Search PDFs With PHP, MySQL, and PdfToText

Being able to search a PDF is a very useful feature on any web site.  The problem is that there aren’t many languages that give you the tools to do so right out of the box.  PHP is no exception to this.  If you want to search PDF files you’ll need some third-party tools and a little bit of ingenuity.

Pre-requisites

You’ll server will need to have the following configuration.

  • PHP (>=4)
  • MySQL (>=4)
  • Linux (Distro of your choice)

Step 1:  Download PdfToText

PdfToText is a program written in C that will quickly convert the contents of a PDF to text.  We’re going to use it just for that purpose.  You download the file at http://www.foolabs.com/xpdf/download.html.  Once you have downloaded the file, go ahead and place it somewhere in your web site directory and extract it (on most linux systems “tar -xzf [file]” will do the trick).  Once it’s unzipped, you’ll see a program called “pdftotext”, which is what we’re after.

Step 2:  Convert the PDF to Text

As an astute reader, you’ve probably noticed by now that PdfToText is not a PHP file.  So how are we going to use it?  Well, we’re going to use the “backtick” (the ~ [tilda] key) operator.

function convert_to_text($pdf) {
     $output = `./pdftotext {$pdf} temp.txt`;
     return $output
}

The backtick operator will execute any command on the command line, trap it’s output, and return it to the caller.  It’s worth noting that the backtick operator will only return output from standard out.

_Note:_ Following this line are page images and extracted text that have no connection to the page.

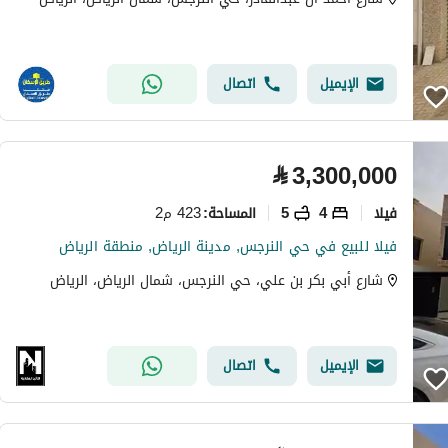
الإيميل
اتصال
⃁
3,300,000
فیلا
4
5
423 م2
المساحة
:
فيلا للبيع في حي النرجس, مدينة الرياض, منطقة الرياض
شارع أبي بكر بن علي، حي النرجس، شمال الرياض، الرياض
الإيميل
اتصال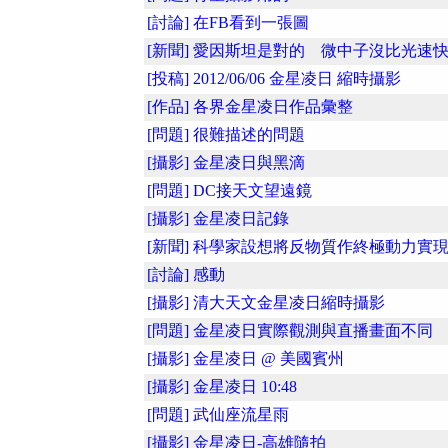
[討論] 在FB看到一張圖
[新聞] 愛因斯坦是對的 微中子沒比光速
[投稿] 2012/06/06 金星凌日 縮時攝影
[作品] 各界金星凌日作品彙整
[問題] 很難描述的問題
[攝影] 金星凌日與黑滴
[問題] DC接天文望遠鏡
[攝影] 金星凌日記錄
[新聞] 科學家設想將反物質作終極動力實現..
[討論] 感動
[攝影] 清大天文金星凌日縮時攝影
[問題] 金星凌日實際觀測與直播畫面不同
[攝影] 金星凌日 @ 美國賓州
[攝影] 金星凌日 10:48
[問題] 武仙座流星雨
[攝影] 金星凌日-高雄隨拍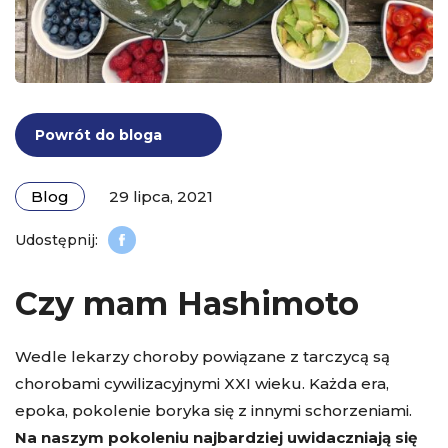
Powrót do bloga
Blog
29 lipca, 2021
Czy mam Hashimoto
Wedle lekarzy choroby powiązane z tarczycą są
chorobami cywilizacyjnymi XXI wieku. Każda era,
epoka, pokolenie boryka się z innymi schorzeniami.
Na naszym pokoleniu najbardziej uwidaczniają się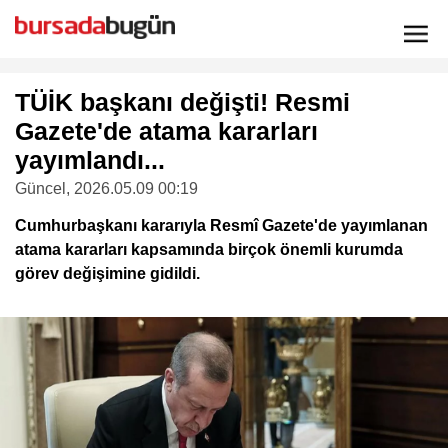
TÜİK başkanı değişti! Resmi
Gazete'de atama kararları
yayımlandı...
Güncel
, 2026.05.09 00:19
Cumhurbaşkanı kararıyla Resmî Gazete'de yayımlanan
atama kararları kapsamında birçok önemli kurumda
görev değişimine gidildi.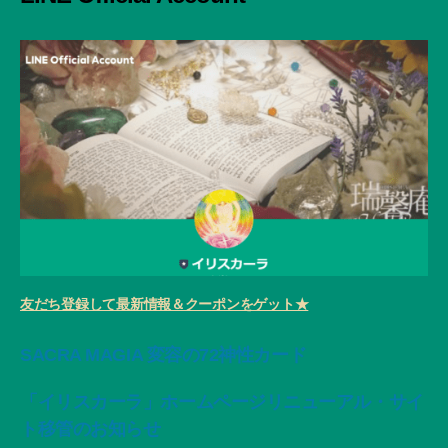
友だち登録して最新情報＆クーポンをゲット★
SACRA MAGIA 変容の72神性カード
「イリスカーラ」ホームページリニューアル・サイ
ト移管のお知らせ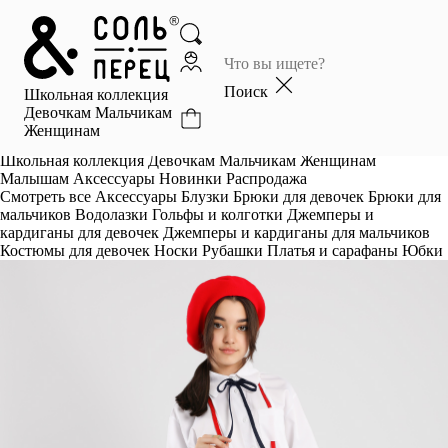
Главная
Каталог
Поиск
Школьная коллекция
Избранное
Девочкам
Мальчикам
Женщинам
Профиль
Корзина
Школьная коллекция
Девочкам
Мальчикам
Женщинам
Малышам
Аксессуары
Новинки
Распродажа
Смотреть все
Аксессуары
Блузки
Брюки для девочек
Брюки для
мальчиков
Водолазки
Гольфы и колготки
Джемперы и
кардиганы для девочек
Джемперы и кардиганы для мальчиков
Костюмы для девочек
Носки
Рубашки
Платья и сарафаны
Юбки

This is probably the hardest part of this tutorial.  There may be problems with write permissions on the directory, or ownership problems, but if you can get it to work, you’re all set.

Step 3:  Read the Text

Now that the PDF has been converted to a text file, we need to get that information back in to PHP.  To do that, we use the file_get_contents functions.

function get_text() {
     $text = file_get_contents("temp.txt");
     return $text;
}

Step 4:  Store the Data

This part of the tutorial assumes 2 things.  1) That you have a table named pdf_data, and 2) That the table has a column called pdf_contents that is full-text searchable (If you need help setting this sort of thing up, leave a comment).

function store_data() {
     $text = mysql_real_escape_string(get_text());
     $query = "INSERT INTO pdf_data (pdf_contents) VALUES ('{$text}')";
     mysql_query($query);
}

Step 5:  Search the Data

The final step is actually searching the data.  To do that, we’ll use the full-text searching capability of MySQL.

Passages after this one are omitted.